Mayim Bialik calls his experience with GLP-1 drugs a “nightmare” in a candid new essay.
“Since appearing on my own NBC show at age 14, I have grown up in the spotlight, with my appearance under scrutiny every week,” the “Blossom” actress wrote in a Free Press essay, “My GLP-1 Nightmare,” published Friday.
“I was fortunate not to worry about my weight back then,” she wrote, describing her younger self as “naturally lanky and athletic” and able to eat “whatever I wanted without worrying about weight gain.”
However, the former Jeopardy! host wrote that as a teenager, she “took medication to control my moods, which led to weight gain.”
Bialik, now 50, writes that by her 40s, when she was “still a working actress,” she felt “a deep sense of shame around my body.”
“With the advent of social media, there was an obsession with being thinner, more toned, more surgically perfect, and that pressure disrupted my relationship with food, which I’ve spent years trying to untangle,” the “Big Bang Theory” alum writes.
She revealed that early menopause caused her to gain an additional 20 pounds, saying, “I don’t seem to have the discipline, motivation or time to lose weight.”
“Still, that’s not why I took GLP-1,” the actress continued. “I took weight loss pills because my doctor said they might help relieve symptoms that I’ve suffered with all my adult life.”
Bialik wrote that she was diagnosed with Graves’ disease, an autoimmune disease that affects the thyroid, at age 23. Although he was prescribed medication, he did not change his lifestyle. She feels that the action may have “very slowly worsened my condition.”
Later in life, the neuroscientist was also diagnosed with Sjögren’s syndrome, dysautonomia, connective tissue disease, and mast cell activation syndrome (MCAS), which left him suffering from extreme symptoms, including “severe depression” and “rashes all over his body.”
Bialik revealed that three other doctors recommended that she take the GLP-1 drug, “not because I gained 20 pounds postmenopausal, but because the drug showed promise in reducing the systemic inflammation that causes autoimmune conditions.”
“Maybe this is the magic cure,” she recalled thinking at the time.
“GLP-1 has helped people in serious need. I am convinced of that,” she wrote. “But no one really talks about what happens if it doesn’t work out.”
After taking “one minimum dose of synthetic GLP-1,” Bialik said, “to say I experienced side effects would be a bit of an understatement.”
She detailed “explosive, uncontrollable diarrhea” and “sulfur burps that made you afraid to open your mouth in public” as the worst side effects.
“Every time I tried to eat or drink, I would get a sneeze.

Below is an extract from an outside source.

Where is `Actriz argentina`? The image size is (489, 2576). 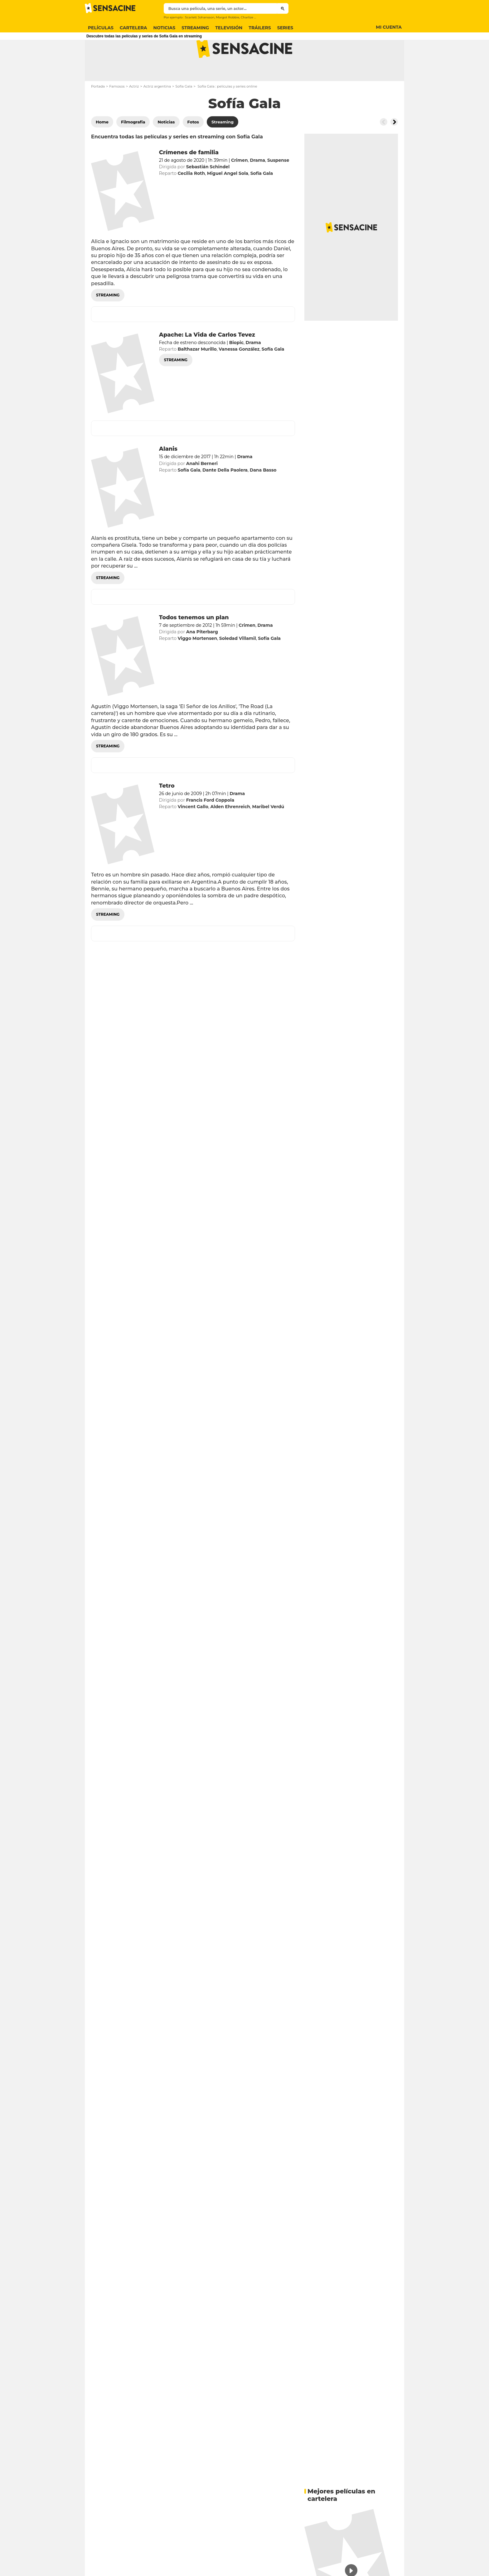 Actriz argentina is located at coordinates (157, 111).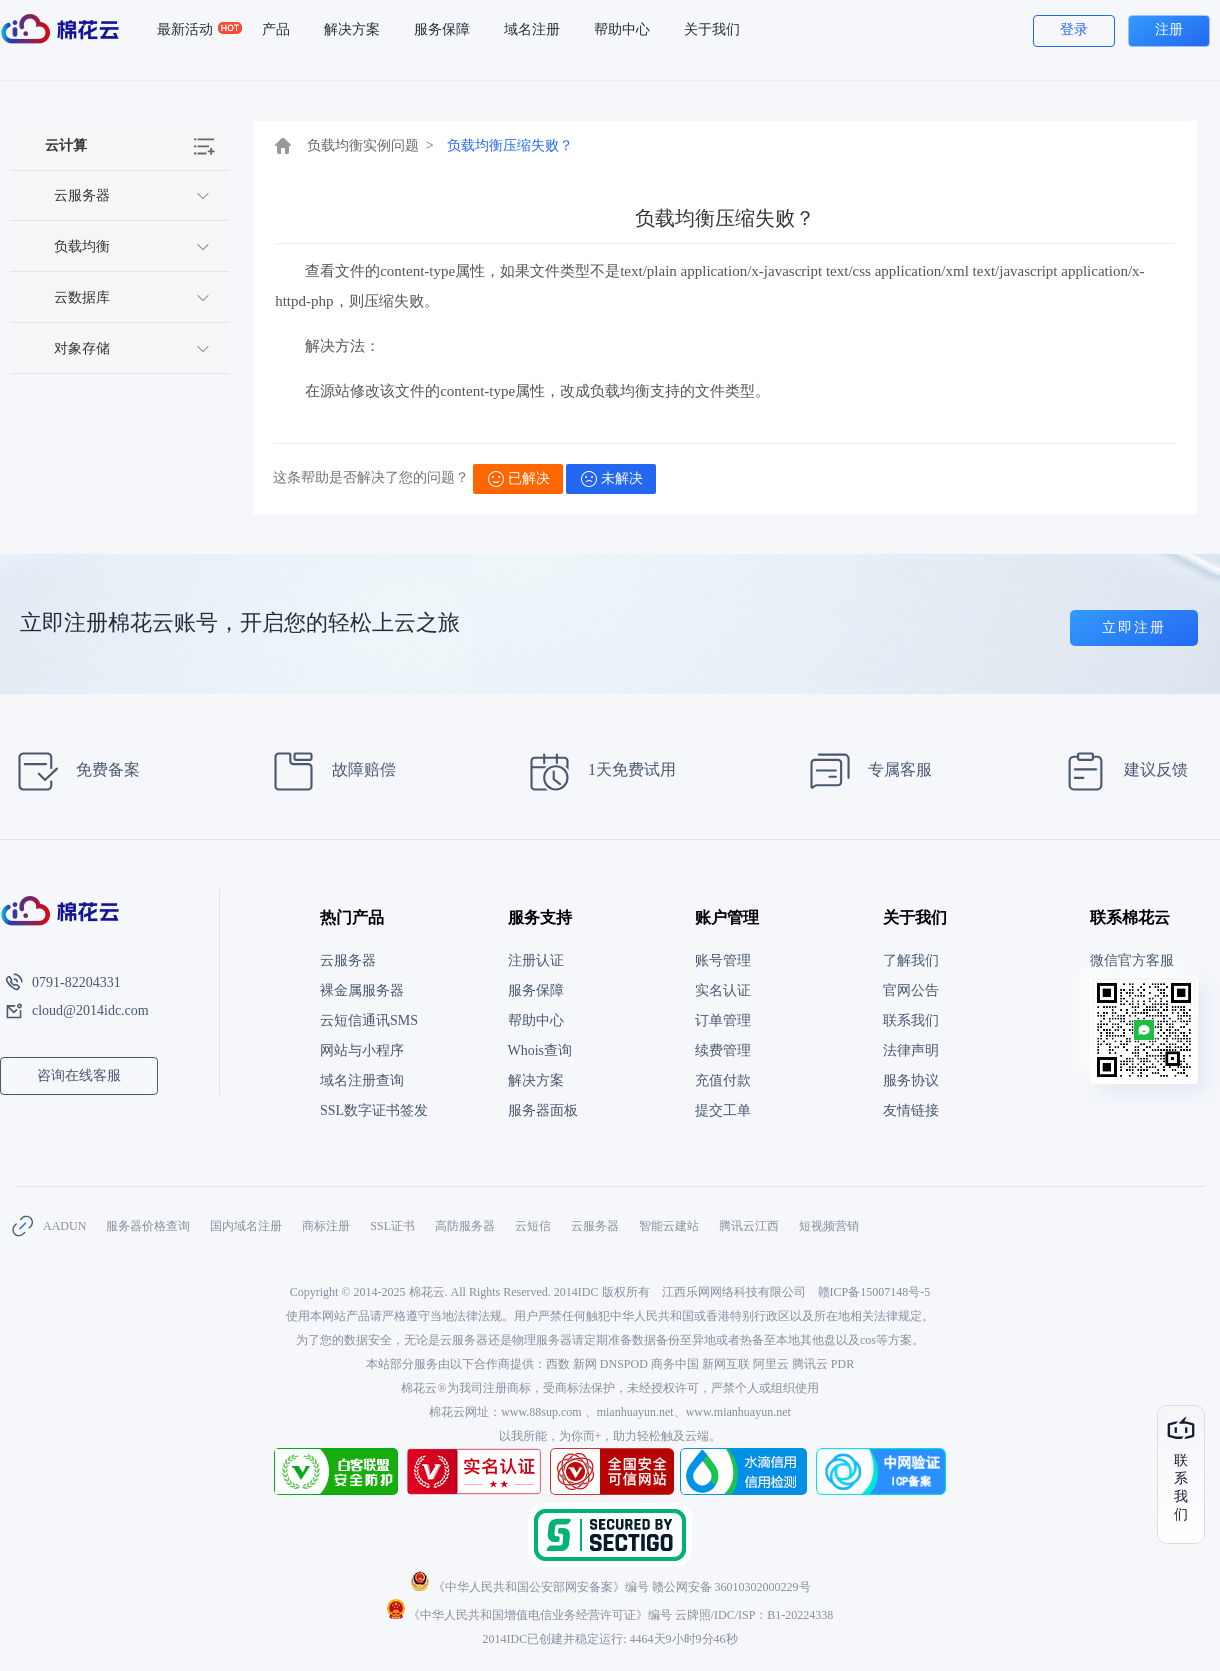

Apparently there’s a name for this: sneezing,” she continued.
“The cramps, the bloating, the pain all over the body, it felt like I had the flu,” Bialik added. “Then I couldn’t even run to the bathroom to drink even a small amount of water, which led to more explosive diarrhea. There were more than three times I couldn’t get to the bathroom.”
She said: “This drug has a very long half-life. The doctor who prescribed it told me it would be at least a week, if not longer.”
After experiencing dramatic side effects, Bialik said, “My body finally started listening to me after decades of clarifying its position and working through it.” She eventually decided to stop taking GLP-1 and “finally went to see a gastroenterologist.”
Doctors told her that GLP-1 drugs are “extremely destructive to the body and should not be used for anything other than specific, regulated, serious medical reasons, namely life-threatening obesity and related health effects,” and that she “does not meet that criteria.”
“A real doctor confirmed to me that I wasn’t abnormal, that the drugs really caused this, and I was nervous about what more I would have to deal with in the coming weeks,” Bialik said, recalling how she felt “validated” when she left the specialist’s office.
She ended her essay with an ironic recollection of her appointment.
“I caught a glimpse of myself on the way out and I didn’t flinch,” the “Call Me Cat” actress said.
“Underneath the first chin, I couldn’t see the other chin that I had been fixating on for months, because it wasn’t there. I could see my cheekbones. I stared for a moment, smiled like the Mona Lisa, and headed out to the parking lot, stopping for a moment to pull up my skirt, which was starting to hang slightly at my waist.”
Bialik is not the first celebrity to speak out about GLP-1’s negative effects. Bunny XO, Brianna “Chicken Fry” LaPaglia, and Kris Jenner have all issued warnings about weight loss drugs that have become increasingly popular in recent years.